Page 12 of The Killing Hour


  “So your department sent you here,” Watson spoke up. “Why? To be a watchdog? To magically prevent another crime? You didn’t even make anyone aware of your concerns.”

  Mac shot the man a look. “For the record, I told everybody who would listen about my goddamn concerns. But let’s face it, around here, cold cases are a dime a dozen; everybody comes bearing that one investigation that’s still keeping them up at night. Best I could do was get a preliminary meeting with a forensic linguist in the BSU—Dr. Ennunzio—and show him the letters to the editor. What he thinks, however, I don’t know ’cause he’s been dodging my calls ever since. And now here we are. I got a good lead a bad way, and you’re barking up the wrong tree, you paranoid piece of shit.”

  “Well, that summarizes things nicely,” Rainie said.

  Watson’s face had developed a red mottled look above his regulation red tie. Mac just kept staring him in the eye. He was angrier than he should be, making enemies when he needed allies. He didn’t care. Another girl was dead, and Mac was tired of standing in an office, discussing a case these guys would never understand in time to make a difference.

  “I still see no compelling evidence between this body and what happened in Georgia.” Kaplan spoke up finally. “Did the caller tell you this so-called Eco-Killer was going to strike this week?”

  “Not specifically.”

  “Did he tell you it would be at the FBI Academy?”

  “Can’t say that he did.”

  “Did he give you a reason why this killer has done nothing for three years?”

  “Nope.”

  “Or why he would move from Georgia to Virginia?”

  “Nope.”

  “In other words, the caller has told you nothing at all.”

  “You got me, sir. That is the major weakness of our investigation.

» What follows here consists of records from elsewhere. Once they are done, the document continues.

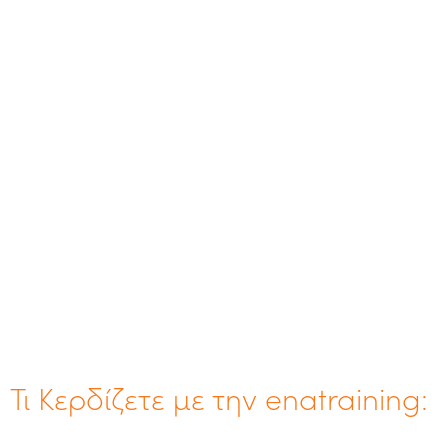
Τι Κερδίζετε με την enatraining:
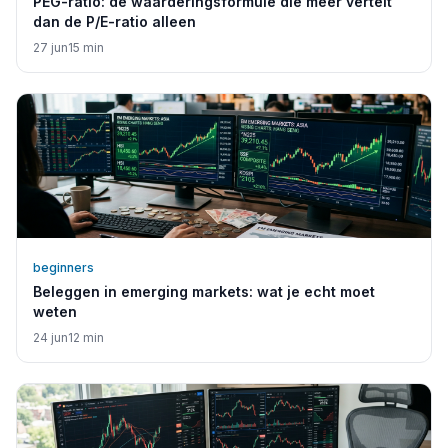
PEG-ratio: de waarderingsformule die meer vertelt
dan de P/E-ratio alleen
27 jun
15
min
beginners
Beleggen in emerging markets: wat je echt moet
weten
24 jun
12
min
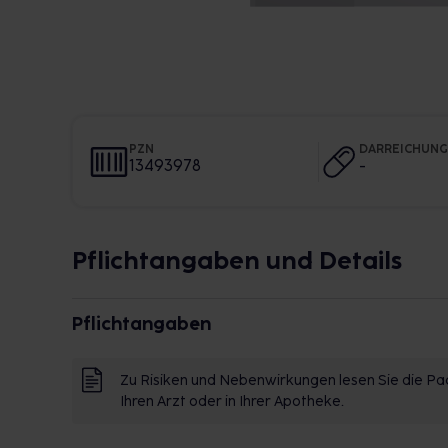
PZN
DARREICHUN
13493978
-
Pflichtangaben und Details
Pflichtangaben
Zu Risiken und Nebenwirkungen lesen Sie die Pac
Ihren Arzt oder in Ihrer Apotheke.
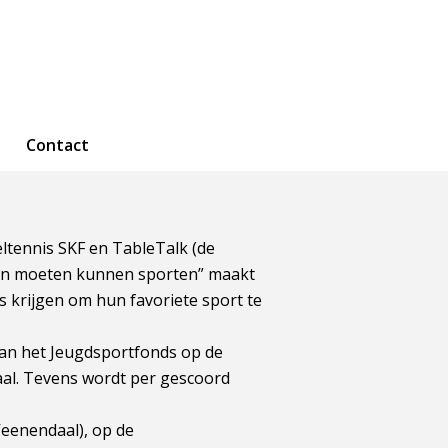
Contact
feltennis SKF en TableTalk (de
eren moeten kunnen sporten” maakt
ns krijgen om hun favoriete sport te
van het Jeugdsportfonds op de
aal. Tevens wordt per gescoord
Veenendaal), op de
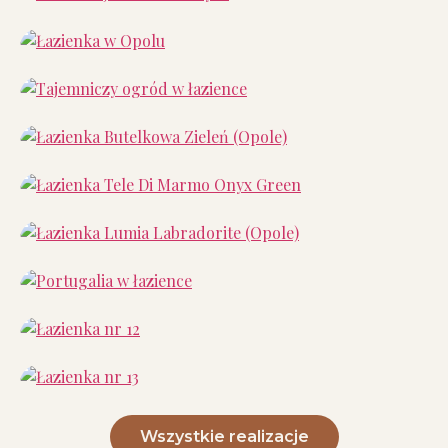
Wszystkie realizacje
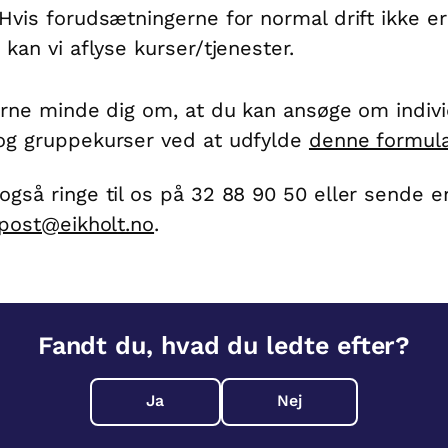
 Hvis forudsætningerne for normal drift ikke er
 kan vi aflyse kurser/tjenester.
gerne minde dig om, at du kan ansøge om indivi
og gruppekurser ved at udfylde
denne formula
også ringe til os på 32 88 90 50 eller sende e
post@eikholt.no
.
Fandt du, hvad du ledte efter?
Ja
Nej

Five years later, we still know nothin’, and today hasn’t changed a thing. So maybe we can wrap this up now, so I can get back out there and, you know, do something.”

  The former Marine ignored him, turning his attention to the rest of the suits instead. “So what we’re really left with is a letter to the editor written six months before the body was found today. It’s too far-fetched,” he said flatly. “Some Georgian serial killer, who does nothing in three years, suddenly delivers a body to Quantico grounds, while only notifying a National Academy student. It doesn’t make any sense.”

  “Should he have called you instead?” Rainie asked. Her voice held just the barest hint of sarcasm and Mac liked her immensely for it.

  “That’s not what I’m saying—”

  “Or maybe he should’ve explained himself better in one of his notes?”

  “Now that’s not a half-bad thought! If this guy is leaving notes, where’s the one for this body? Seems to me he likes to take credit for his crimes. So where’s the ownership?”

  “It’s been three years,” Rainie said. “Maybe he’s had a change of heart.”

  “Listen,” Mac interjected tightly. He could feel the urgency growing in his voice. Vainly, he tried to swallow it down. But he just didn’t have time for this. They didn’t understand; without the proper paperwork and memos, they never would understand. And maybe that’s what the Eco-Killer grasped better than any of them suspected. No bureaucracy moved fast, particularly one involved in law enforcement. No, law enforcement agencies moved painfully slow, dotting i’s, crossing t’s, and covering asses along the way. While a lone girl was dropped off in some surreal wilderness terrain, clutching her gallon of water, wearing her party clothes, and probably wondering what was gonna get her next.

  “There’s more than a damn letter. The Eco-Killer has rules, Rules of the Game, we call them, and we’re seeing plenty of them in this murder. At least enough to convince me.” Mac ticked off his first finger, “One, he only strikes during a heat wave.”

  “It’s July, we have plenty of heat waves,” Watson objected.

  Mac ignored the FBI agent. “Two, the first girl is always found with clothing and purse intact. No sign of robbery, no sign of sexual assault. Body has one bruise in the thigh or buttocks, but cause of death is an overdose of the tranquilizer Ativan, injected into the upper left arm.”

  Watson skewered Kimberly with a look. “Well, you really didn’t spare him any of the details, did you?”

  “I went and looked for myself!” Mac spoke up sharply. “Dammit, I’ve been waiting for this moment for three long years. Of course I paid a visit to your crime scene. New agents aren’t the only people who can go skulking around in the woods—”

  “You had no right—”

  “I had every right! I know this man. I have studied him for five goddamn years. And I’m telling you, we don’t have time for this kind of bullshit. Don’t you get it yet? This girl isn’t the only victim. Rule number three: he always kidnaps in pairs, because the first girl is just a map. She’s a tool to help you find where the real game is going down.”

  “What do you mean, ‘where the real game is going down’?” Rainie asked.

  “I mean there’s another girl out there, right now. She was traveling with this girl, maybe her sister or roommate or best friend. But she was with the first victim when they were both ambushed, and now she’s been taken somewhere. He picked out the place ahead of time. It’s somewhere geographically unique, but also very, very treacherous. In our state he chose a granite gorge, a vast farming county, then the banks of the Savannah River, and finally marshlands around the coast. He likes places exposed, with natural predators such as rattlesnakes and bears and bobcats. He likes places isolated, so even if the girls roam for days they still won’t run into anyone who can offer them help. He likes places that are environmentally important, but no one thinks about anymore.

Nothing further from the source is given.